What is being asked:
Every entry below should be transcribed exactly; pictures stay out of the copy.

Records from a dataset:
━━━━

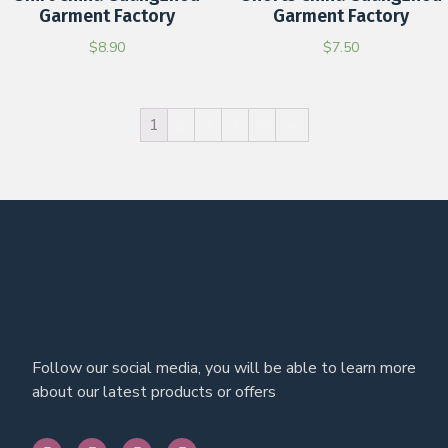
Garment Factory
Garment Factory
$
8.90
$
7.50
1
2
3
4
5
→
Follow our social media, you will be able to learn more
about our latest products or offers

━━━━

Written answer:
Garment Factory
Garment Factory
$
8.90
$
7.50
1
2
3
4
5
→
Follow our social media, you will be able to learn more
about our latest products or offers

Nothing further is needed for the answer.